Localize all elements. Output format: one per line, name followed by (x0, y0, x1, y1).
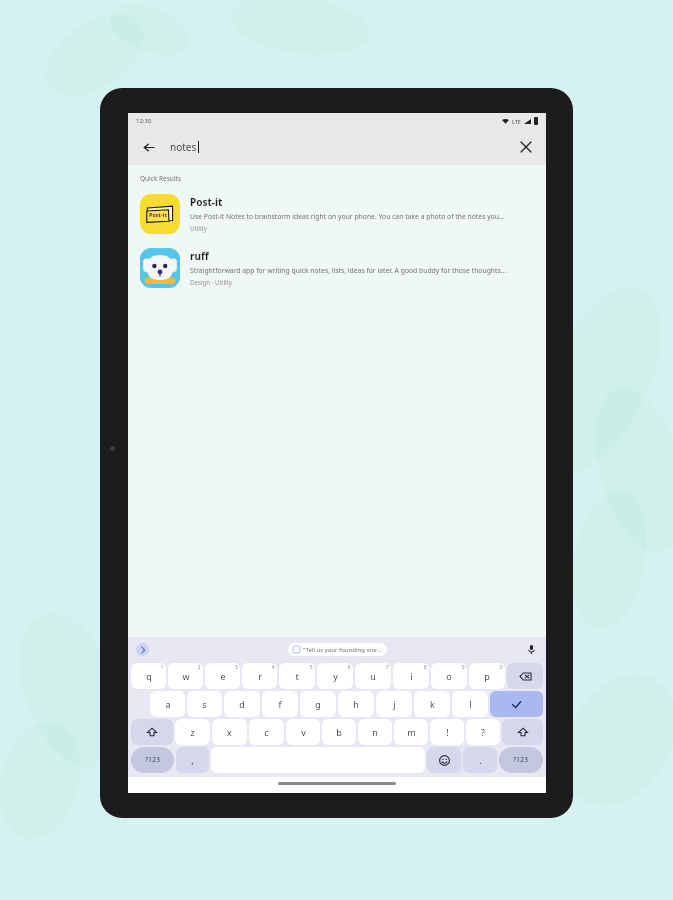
staticText: ?123 (513, 755, 529, 765)
staticText: j (393, 698, 396, 710)
button[interactable]: g (300, 691, 336, 717)
staticText: 6 (348, 664, 351, 670)
staticText: q (146, 670, 152, 682)
staticText: 0 (500, 664, 503, 670)
staticText: Straightforward app for writing quick no… (190, 266, 507, 275)
staticText: v (301, 726, 306, 738)
staticText: u (370, 670, 376, 682)
staticText: , (191, 754, 194, 766)
button[interactable]: ? (466, 719, 500, 745)
staticText: e (220, 670, 226, 682)
button[interactable]: l (452, 691, 488, 717)
button[interactable]: Post-it (128, 189, 546, 239)
staticText: h (353, 698, 359, 710)
staticText: Post-it (190, 195, 223, 209)
button[interactable]: r (242, 663, 277, 689)
button[interactable]: q (131, 663, 166, 689)
staticText: notes (170, 140, 197, 154)
button[interactable]: . (463, 747, 497, 773)
button[interactable]: f (262, 691, 298, 717)
staticText: 8 (424, 664, 427, 670)
staticText: 2 (198, 664, 201, 670)
staticText: s (202, 698, 207, 710)
button[interactable]: h (338, 691, 374, 717)
button[interactable]: v (286, 719, 320, 745)
staticText: b (336, 726, 342, 738)
staticText: ! (446, 726, 449, 738)
staticText: Use Post-it Notes to brainstorm ideas ri… (190, 212, 505, 221)
button[interactable]: w (168, 663, 203, 689)
button[interactable]: o (431, 663, 467, 689)
staticText: Quick Results (140, 174, 182, 183)
button[interactable]: Backspace (507, 663, 543, 689)
button[interactable]: ! (430, 719, 464, 745)
staticText: p (484, 670, 490, 682)
button[interactable]: b (322, 719, 356, 745)
staticText: y (333, 670, 338, 682)
staticText: 3 (235, 664, 238, 670)
staticText: w (182, 670, 190, 682)
staticText: 12:30 (136, 117, 152, 125)
staticText: t (295, 670, 299, 682)
staticText: Post-it (149, 211, 167, 218)
button[interactable]: k (414, 691, 450, 717)
button[interactable]: m (394, 719, 428, 745)
staticText: ? (481, 726, 485, 738)
button[interactable]: Shift (502, 719, 543, 745)
button[interactable]: p (469, 663, 505, 689)
button[interactable]: s (187, 691, 222, 717)
button[interactable]: Shift (131, 719, 173, 745)
staticText: 1 (161, 664, 164, 670)
button[interactable]: ?123 (499, 747, 543, 773)
button[interactable]: Enter (490, 691, 543, 717)
staticText: 4 (272, 664, 275, 670)
button[interactable]: x (212, 719, 247, 745)
button[interactable]: a (150, 691, 185, 717)
button[interactable]: c (249, 719, 284, 745)
button[interactable]: Expand suggestions (136, 643, 149, 656)
button[interactable]: t (279, 663, 315, 689)
staticText: ruff (190, 249, 209, 263)
button[interactable]: e (205, 663, 240, 689)
button[interactable]: i (393, 663, 429, 689)
staticText: Utility (190, 224, 207, 232)
button[interactable]: Clear search (516, 137, 536, 157)
staticText: LTE (512, 118, 521, 125)
staticText: l (469, 698, 472, 710)
staticText: k (430, 698, 435, 710)
staticText: g (315, 698, 321, 710)
staticText: 5 (310, 664, 313, 670)
button[interactable]: ruff (128, 243, 546, 293)
staticText: z (190, 726, 195, 738)
button[interactable]: Voice input (524, 642, 538, 656)
staticText: "Tell us your founding stor... (303, 646, 382, 654)
staticText: c (264, 726, 269, 738)
button[interactable]: ?123 (131, 747, 174, 773)
button[interactable]: Emoji (427, 747, 461, 773)
staticText: r (258, 670, 262, 682)
staticText: . (479, 754, 482, 766)
button[interactable]: , (176, 747, 209, 773)
button[interactable]: u (355, 663, 391, 689)
button[interactable]: "Tell us your founding stor... (288, 643, 387, 656)
staticText: x (227, 726, 232, 738)
staticText: Design · Utility (190, 278, 233, 286)
button[interactable]: z (175, 719, 210, 745)
button[interactable]: d (224, 691, 260, 717)
staticText: m (407, 726, 416, 738)
staticText: i (410, 670, 413, 682)
staticText: d (239, 698, 245, 710)
staticText: n (372, 726, 378, 738)
button[interactable]: j (376, 691, 412, 717)
staticText: 7 (386, 664, 389, 670)
staticText: ?123 (145, 755, 161, 765)
staticText: o (446, 670, 452, 682)
staticText: f (278, 698, 282, 710)
staticText: 9 (462, 664, 465, 670)
button[interactable]: Back (138, 137, 158, 157)
button[interactable]: y (317, 663, 353, 689)
staticText: a (165, 698, 171, 710)
button[interactable]: n (358, 719, 392, 745)
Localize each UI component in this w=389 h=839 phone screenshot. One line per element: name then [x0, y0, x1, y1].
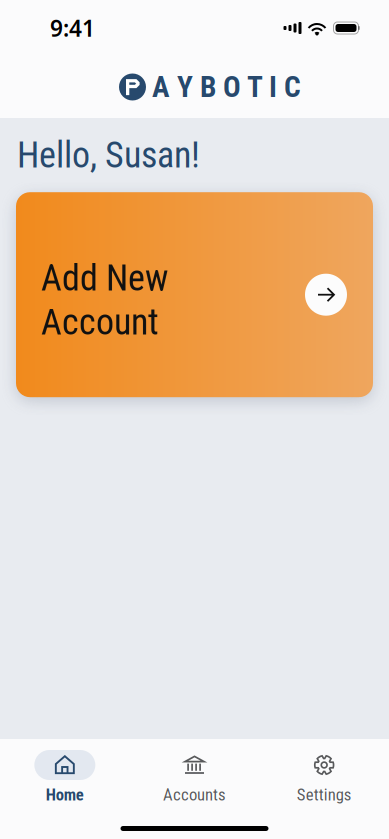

----

- _DIRECTIONS FOR THIS TASK_: From the listing, copy each line containing the word "founding".

- _WRITTEN ANSWER_:
staticText: "Tell us your founding stor... (303, 646, 382, 654)
button[interactable]: "Tell us your founding stor... (288, 643, 387, 656)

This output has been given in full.